**Task requirements:**
Skip any pictures. Repeat the data exactly, from its first line through the line that holds "dirigirse al aeropuerto", both included.

------ The input

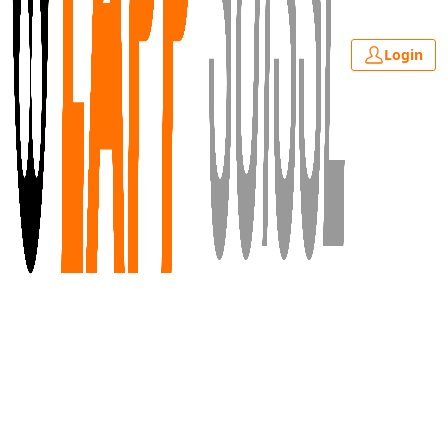
Login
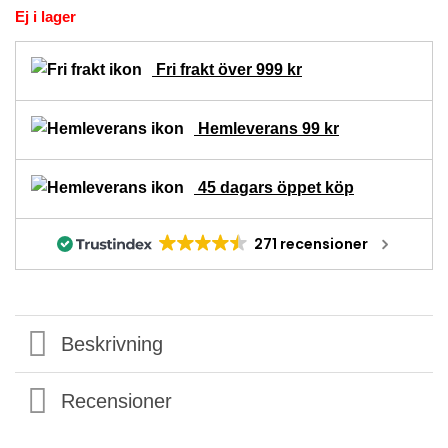
Ej i lager
Fri frakt över 999 kr
Hemleverans 99 kr
45 dagars öppet köp
271 recensioner
Beskrivning
Recensioner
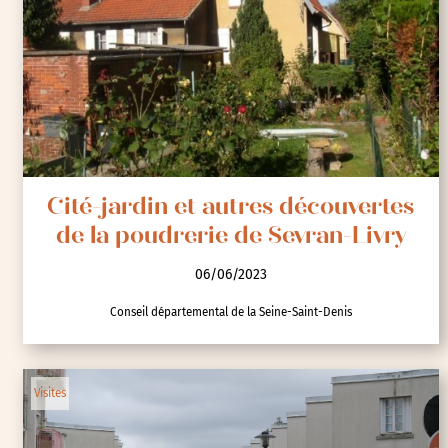
Métropole Rouen Normandie
Randonnées
Visites
Cité-jardin et autres découvertes
de la poudrerie de Sevran-Livry
06/06/2023
Conseil départemental de la Seine-Saint-Denis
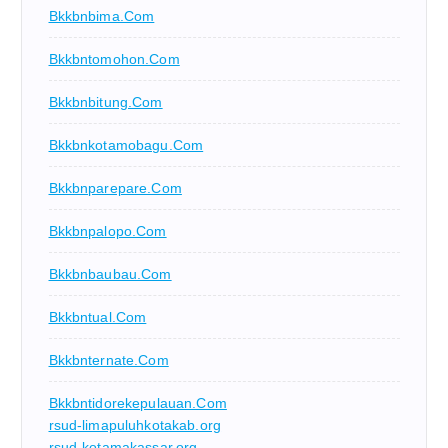
Bkkbnbima.com
Bkkbntomohon.com
Bkkbnbitung.com
Bkkbnkotamobagu.com
Bkkbnparepare.com
Bkkbnpalopo.com
Bkkbnbaubau.com
Bkkbntual.com
Bkkbnternate.com
Bkkbntidorekepulauan.com
rsud-limapuluhkotakab.org
rsud-kotamakassar.org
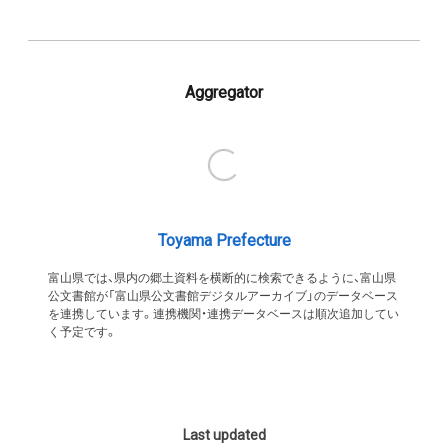
Aggregator
Toyama Prefecture
富山県では、県内の郷土資料を横断的に検索できるように、富山県
公文書館が「富山県公文書館デジタルアーカイブ」のデータベース
を連携しています。連携機関・連携データベースは順次追加してい
く予定です。
Last updated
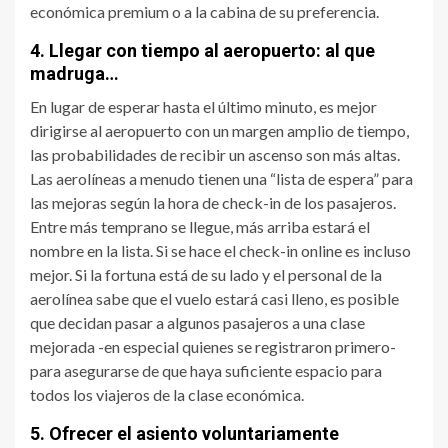
económica premium o a la cabina de su preferencia.
4. Llegar con tiempo al aeropuerto: al que
madruga…
En lugar de esperar hasta el último minuto, es mejor
dirigirse al aeropuerto con un margen amplio de tiempo,
las probabilidades de recibir un ascenso son más altas.
Las aerolíneas a menudo tienen una “lista de espera” para
las mejoras según la hora de check-in de los pasajeros.
Entre más temprano se llegue, más arriba estará el
nombre en la lista. Si se hace el check-in online es incluso
mejor. Si la fortuna está de su lado y el personal de la
aerolínea sabe que el vuelo estará casi lleno, es posible
que decidan pasar a algunos pasajeros a una clase
mejorada -en especial quienes se registraron primero-
para asegurarse de que haya suficiente espacio para
todos los viajeros de la clase económica.
5. Ofrecer el asiento voluntariamente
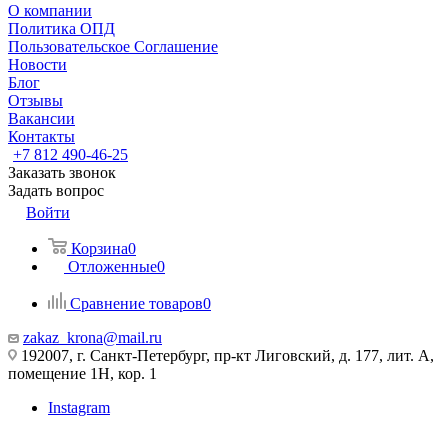
О компании
Политика ОПД
Пользовательское Соглашение
Новости
Блог
Отзывы
Вакансии
Контакты
+7 812 490-46-25
Заказать звонок
Задать вопрос
Войти
Корзина
0
Отложенные
0
Сравнение товаров
0
zakaz_krona@mail.ru
192007, г. Санкт-Петербург, пр-кт Лиговский, д. 177, лит. А,
помещение 1Н, кор. 1
Instagram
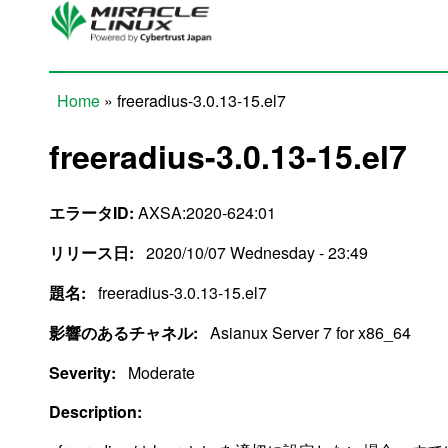
Skip to main content
Home
» freeradius-3.0.13-15.el7
You are here
freeradius-3.0.13-15.el7
エラータID:
AXSA:2020-624:01
リリース日:
2020/10/07 Wednesday - 23:49
題名:
freeradius-3.0.13-15.el7
影響のあるチャネル:
Asianux Server 7 for x86_64
Severity:
Moderate
Description:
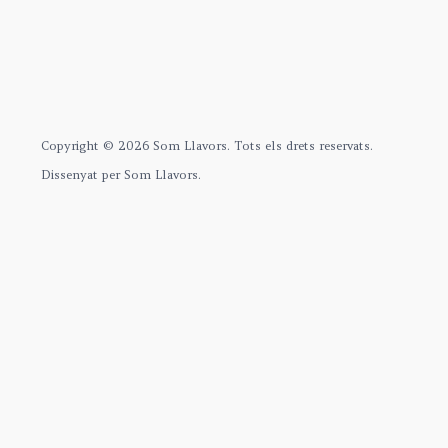
Copyright © 2026 Som Llavors. Tots els drets reservats.
Dissenyat per Som Llavors.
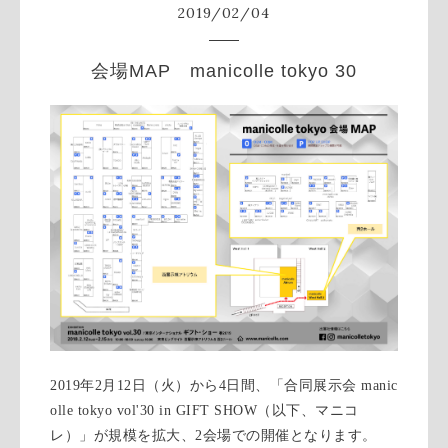
2019
/
02
/
04
会場MAP manicolle tokyo 30
2019年2月12日（火）から4日間、「合同展示会 manic
olle tokyo vol'30 in GIFT SHOW（以下、マニコ
レ）」が規模を拡大、2会場での開催となります。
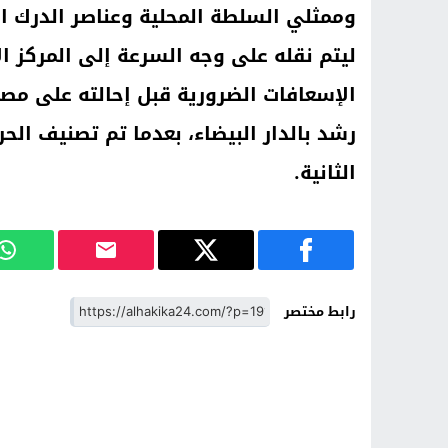
وممثلي السلطة المحلية وعناصر الدرك
ليتم نقله على وجه السرعة إلى المركز ا
الإسعافات الضرورية قبل إحالته على مص
رشد بالدار البيضاء، بعدما تم تصنيف ال
الثانية.
رابط مختصر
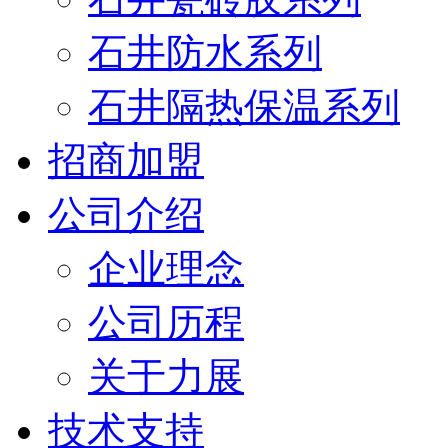
石井防水系列
石井隔热保温系列
招商加盟
公司介绍
企业理念
公司历程
关于力展
技术支持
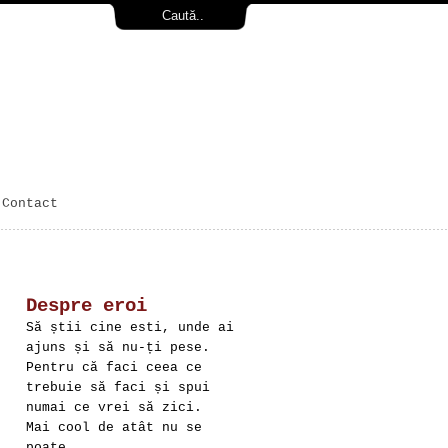
Contact
Despre eroi
Să știi cine esti, unde ai
ajuns și să nu-ți pese.
Pentru că faci ceea ce
trebuie să faci și spui
numai ce vrei să zici.
Mai cool de atât nu se
poate.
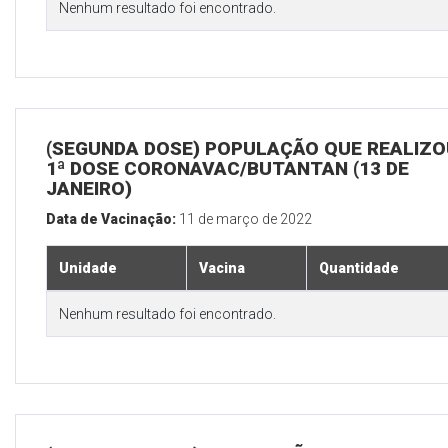
Nenhum resultado foi encontrado.
(SEGUNDA DOSE) POPULAÇÃO QUE REALIZO
1ª DOSE CORONAVAC/BUTANTAN (13 DE
JANEIRO)
Data de Vacinação:
11 de março de 2022
Unidade
Vacina
Quantidade
Nenhum resultado foi encontrado.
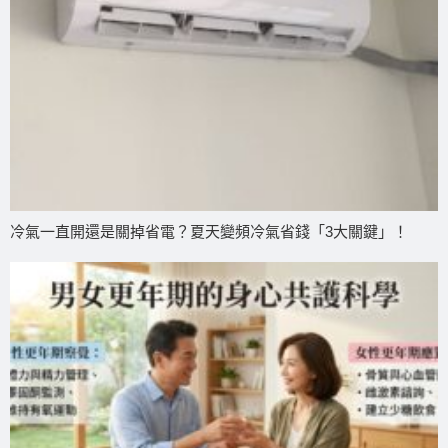
冷氣一直開還是關掉省電？夏天變頻冷氣省錢「3大關鍵」！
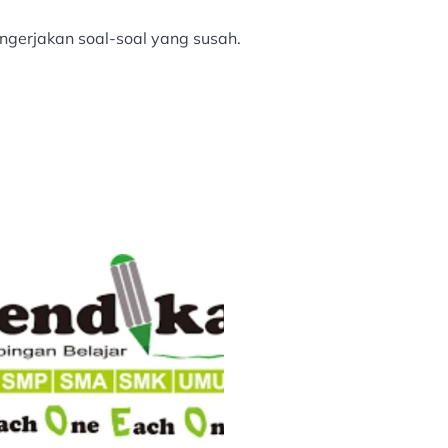
gerjakan soal-soal yang susah.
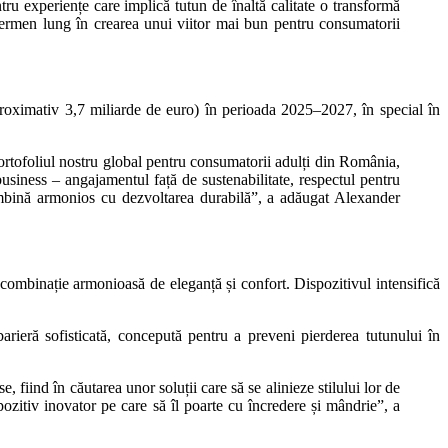
u experiențe care implică tutun de înaltă calitate o transformă
 termen lung în crearea unui viitor mai bun pentru consumatorii
roximativ 3,7 miliarde de euro) în perioada 2025–2027, în special în
ortofoliul nostru global pentru consumatorii adulți din România,
siness – angajamentul față de sustenabilitate, respectul pentru
 îmbină armonios cu dezvoltarea durabilă”, a adăugat Alexander
combinație armonioasă de eleganță și confort. Dispozitivul intensifică
eră sofisticată, concepută pentru a preveni pierderea tutunului în
ind în căutarea unor soluții care să se alinieze stilului lor de
zitiv inovator pe care să îl poarte cu încredere și mândrie”, a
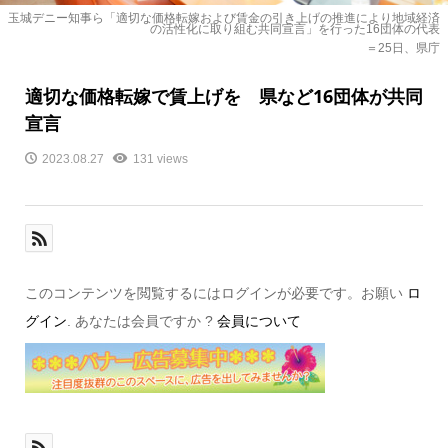
玉城デニー知事ら「適切な価格転嫁および賃金の引き上げの推進により地域経済
の活性化に取り組む共同宣言」を行った16団体の代表
＝25日、県庁
適切な価格転嫁で賃上げを 県など16団体が共同
宣言
2023.08.27
131 views
このコンテンツを閲覧するにはログインが必要です。お願い
ロ
グイン
. あなたは会員ですか ?
会員について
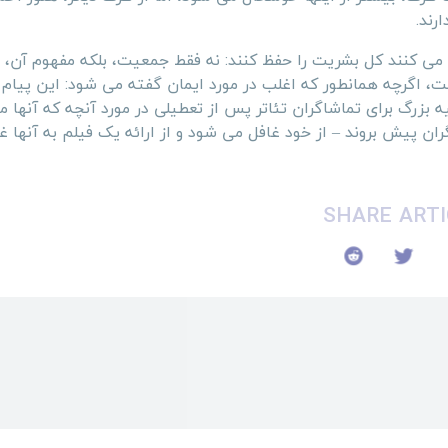
رند.
ش می کنند کل بشریت را حفظ کنند: نه فقط جمعیت، بلکه مفهوم آن، ب
ت، اگرچه همانطور که اغلب در مورد ایمان گفته می شود: این پیام 
یه بزرگ برای تماشاگران تئاتر پس از تعطیلی در مورد آنچه که آنها ما
ران پیش بروند – از خود غافل می شود و از ارائه یک فیلم به آنها 
SHARE ARTI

------------

**Answer to this problem:**
Login
Ej i lager
Fri frakt över 999 kr
Hemleverans 99 kr
45 dagars öppet köp
271 recensioner
Beskrivning
Recensioner
Métropole Rouen Normandie
Randonnées
Visites
Cité-jardin et autres découvertes
de la poudrerie de Sevran-Livry
06/06/2023
Conseil départemental de la Seine-Saint-Denis
Bkkbnbima.com
Bkkbntomohon.com
Bkkbnbitung.com
Bkkbnkotamobagu.com
Bkkbnparepare.com
Bkkbnpalopo.com
Bkkbnbaubau.com
Bkkbntual.com
Bkkbnternate.com
Bkkbntidorekepulauan.com
rsud-limapuluhkotakab.org
rsud-kotamakassar.org
Aggregator
Toyama Prefecture
富山県では、県内の郷土資料を横断的に検索できるように、富山県
公文書館が「富山県公文書館デジタルアーカイブ」のデータベース
を連携しています。連携機関・連携データベースは順次追加してい
く予定です。
Last updated
económica premium o a la cabina de su preferencia.
4. Llegar con tiempo al aeropuerto: al que
madruga…
En lugar de esperar hasta el último minuto, es mejor
dirigirse al aeropuerto con un margen amplio de tiempo,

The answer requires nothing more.